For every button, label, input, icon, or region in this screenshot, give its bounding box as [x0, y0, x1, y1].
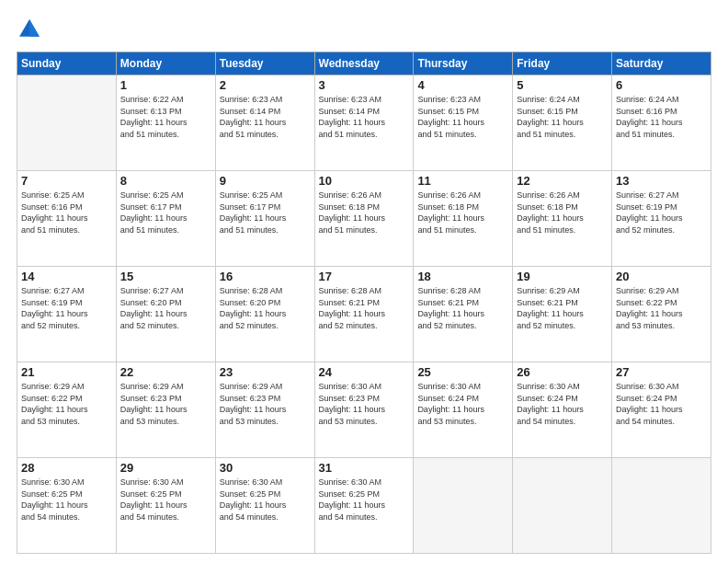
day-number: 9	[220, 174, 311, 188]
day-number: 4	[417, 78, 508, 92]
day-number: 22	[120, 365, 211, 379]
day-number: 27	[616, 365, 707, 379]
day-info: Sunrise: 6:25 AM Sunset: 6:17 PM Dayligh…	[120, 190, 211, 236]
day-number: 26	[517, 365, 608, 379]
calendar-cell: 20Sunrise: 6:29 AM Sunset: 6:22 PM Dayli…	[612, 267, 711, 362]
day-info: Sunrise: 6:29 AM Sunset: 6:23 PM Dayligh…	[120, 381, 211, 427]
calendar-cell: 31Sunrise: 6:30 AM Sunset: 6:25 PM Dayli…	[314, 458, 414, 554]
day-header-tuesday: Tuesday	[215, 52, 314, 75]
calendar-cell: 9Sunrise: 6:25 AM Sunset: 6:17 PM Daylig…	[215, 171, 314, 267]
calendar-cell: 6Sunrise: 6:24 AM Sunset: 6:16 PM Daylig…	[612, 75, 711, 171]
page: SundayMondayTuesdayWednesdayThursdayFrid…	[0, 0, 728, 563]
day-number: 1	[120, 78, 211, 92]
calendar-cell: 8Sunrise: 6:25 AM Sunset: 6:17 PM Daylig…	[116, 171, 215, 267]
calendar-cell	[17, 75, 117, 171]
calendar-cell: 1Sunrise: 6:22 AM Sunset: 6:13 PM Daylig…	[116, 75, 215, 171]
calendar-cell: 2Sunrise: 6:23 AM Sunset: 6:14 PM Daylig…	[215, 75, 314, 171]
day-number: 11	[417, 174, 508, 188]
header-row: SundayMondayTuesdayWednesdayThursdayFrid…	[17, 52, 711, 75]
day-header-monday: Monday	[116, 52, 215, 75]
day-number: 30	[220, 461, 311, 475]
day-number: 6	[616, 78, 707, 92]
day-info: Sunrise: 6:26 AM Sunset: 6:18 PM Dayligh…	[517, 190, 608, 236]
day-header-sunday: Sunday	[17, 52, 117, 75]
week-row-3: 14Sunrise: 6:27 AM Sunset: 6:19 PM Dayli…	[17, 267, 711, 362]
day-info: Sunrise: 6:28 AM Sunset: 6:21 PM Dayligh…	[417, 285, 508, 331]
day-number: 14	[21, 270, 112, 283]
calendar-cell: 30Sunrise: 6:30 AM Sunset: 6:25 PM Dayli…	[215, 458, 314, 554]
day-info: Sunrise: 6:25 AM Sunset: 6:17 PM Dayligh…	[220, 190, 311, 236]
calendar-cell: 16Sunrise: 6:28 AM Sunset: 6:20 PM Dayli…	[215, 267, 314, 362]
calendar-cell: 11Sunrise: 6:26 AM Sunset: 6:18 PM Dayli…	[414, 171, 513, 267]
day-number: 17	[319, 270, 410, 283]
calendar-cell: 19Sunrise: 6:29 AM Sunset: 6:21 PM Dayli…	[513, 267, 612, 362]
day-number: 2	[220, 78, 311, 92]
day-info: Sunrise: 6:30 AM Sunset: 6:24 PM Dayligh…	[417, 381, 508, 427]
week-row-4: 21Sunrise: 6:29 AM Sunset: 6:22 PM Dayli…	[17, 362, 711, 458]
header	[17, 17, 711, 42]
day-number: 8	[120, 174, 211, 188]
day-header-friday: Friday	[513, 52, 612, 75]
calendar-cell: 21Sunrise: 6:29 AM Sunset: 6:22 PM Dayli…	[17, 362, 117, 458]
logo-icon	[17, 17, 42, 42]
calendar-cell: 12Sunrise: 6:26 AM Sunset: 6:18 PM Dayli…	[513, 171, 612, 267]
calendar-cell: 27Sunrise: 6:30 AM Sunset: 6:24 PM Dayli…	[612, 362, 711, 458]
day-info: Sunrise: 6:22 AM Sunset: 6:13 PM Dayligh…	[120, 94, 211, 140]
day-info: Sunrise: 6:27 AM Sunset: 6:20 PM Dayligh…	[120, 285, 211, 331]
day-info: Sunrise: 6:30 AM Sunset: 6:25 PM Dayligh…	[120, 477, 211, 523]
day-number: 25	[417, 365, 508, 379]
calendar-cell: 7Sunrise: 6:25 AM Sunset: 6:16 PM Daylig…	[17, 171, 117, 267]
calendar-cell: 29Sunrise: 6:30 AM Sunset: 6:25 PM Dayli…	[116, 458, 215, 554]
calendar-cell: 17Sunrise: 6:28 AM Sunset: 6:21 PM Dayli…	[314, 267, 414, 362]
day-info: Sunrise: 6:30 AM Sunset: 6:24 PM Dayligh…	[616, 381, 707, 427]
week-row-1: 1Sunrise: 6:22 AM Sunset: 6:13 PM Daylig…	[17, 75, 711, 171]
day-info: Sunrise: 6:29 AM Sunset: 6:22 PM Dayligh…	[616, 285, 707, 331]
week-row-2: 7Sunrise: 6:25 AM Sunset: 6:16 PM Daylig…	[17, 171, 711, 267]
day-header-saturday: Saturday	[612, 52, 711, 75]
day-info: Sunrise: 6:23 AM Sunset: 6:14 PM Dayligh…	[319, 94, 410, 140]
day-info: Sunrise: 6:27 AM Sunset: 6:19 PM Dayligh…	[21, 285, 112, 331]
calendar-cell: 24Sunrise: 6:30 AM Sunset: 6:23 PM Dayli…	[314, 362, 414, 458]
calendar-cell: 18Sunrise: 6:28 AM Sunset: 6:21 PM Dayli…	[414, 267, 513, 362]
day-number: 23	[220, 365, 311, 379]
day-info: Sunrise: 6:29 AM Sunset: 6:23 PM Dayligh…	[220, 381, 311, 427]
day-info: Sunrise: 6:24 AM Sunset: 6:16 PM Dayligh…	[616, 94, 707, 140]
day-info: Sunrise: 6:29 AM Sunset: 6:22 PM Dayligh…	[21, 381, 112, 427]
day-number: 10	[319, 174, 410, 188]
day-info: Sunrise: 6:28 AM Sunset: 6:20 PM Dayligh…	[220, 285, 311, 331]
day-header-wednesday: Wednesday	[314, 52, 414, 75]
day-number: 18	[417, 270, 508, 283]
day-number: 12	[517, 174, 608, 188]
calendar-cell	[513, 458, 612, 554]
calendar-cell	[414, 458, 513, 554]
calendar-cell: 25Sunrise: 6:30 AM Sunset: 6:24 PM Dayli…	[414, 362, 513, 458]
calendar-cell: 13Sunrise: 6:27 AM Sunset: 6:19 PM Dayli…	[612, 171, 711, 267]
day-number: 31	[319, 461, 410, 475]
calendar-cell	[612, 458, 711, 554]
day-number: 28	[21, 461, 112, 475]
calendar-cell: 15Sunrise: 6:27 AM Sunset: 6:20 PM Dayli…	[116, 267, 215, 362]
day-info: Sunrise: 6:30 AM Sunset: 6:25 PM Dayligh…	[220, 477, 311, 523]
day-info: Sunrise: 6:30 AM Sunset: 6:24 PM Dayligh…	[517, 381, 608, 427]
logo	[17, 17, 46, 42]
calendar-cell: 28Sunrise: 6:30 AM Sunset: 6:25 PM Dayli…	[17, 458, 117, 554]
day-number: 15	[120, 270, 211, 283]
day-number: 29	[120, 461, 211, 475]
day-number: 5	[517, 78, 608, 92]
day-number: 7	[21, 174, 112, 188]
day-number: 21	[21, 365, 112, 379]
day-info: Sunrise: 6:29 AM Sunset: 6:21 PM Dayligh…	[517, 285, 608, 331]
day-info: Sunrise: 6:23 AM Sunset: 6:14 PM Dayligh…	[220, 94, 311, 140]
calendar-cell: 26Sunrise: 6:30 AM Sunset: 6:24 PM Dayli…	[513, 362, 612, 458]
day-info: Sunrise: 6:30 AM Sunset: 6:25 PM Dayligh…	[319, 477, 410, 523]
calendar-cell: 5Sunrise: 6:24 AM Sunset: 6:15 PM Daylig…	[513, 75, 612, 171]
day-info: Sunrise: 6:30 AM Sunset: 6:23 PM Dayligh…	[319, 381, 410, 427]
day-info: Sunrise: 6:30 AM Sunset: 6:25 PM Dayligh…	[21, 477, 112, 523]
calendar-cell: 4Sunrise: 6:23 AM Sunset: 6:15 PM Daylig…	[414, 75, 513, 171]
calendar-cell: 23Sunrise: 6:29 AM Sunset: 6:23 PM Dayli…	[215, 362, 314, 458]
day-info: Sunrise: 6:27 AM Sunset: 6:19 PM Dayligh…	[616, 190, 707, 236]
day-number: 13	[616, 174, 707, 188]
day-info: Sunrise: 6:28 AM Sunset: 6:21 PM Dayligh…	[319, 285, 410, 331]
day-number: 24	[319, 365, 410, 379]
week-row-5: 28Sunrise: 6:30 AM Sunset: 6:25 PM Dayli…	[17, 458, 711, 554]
■ ■ ■ ■ ■
## Task objective
Copy every line above in which the string "SundayMondayTuesdayWednesdayThursdayFrid" shows up.

## Your response
page: SundayMondayTuesdayWednesdayThursdayFrid…	[0, 0, 728, 563]
header-row: SundayMondayTuesdayWednesdayThursdayFrid…	[17, 52, 711, 75]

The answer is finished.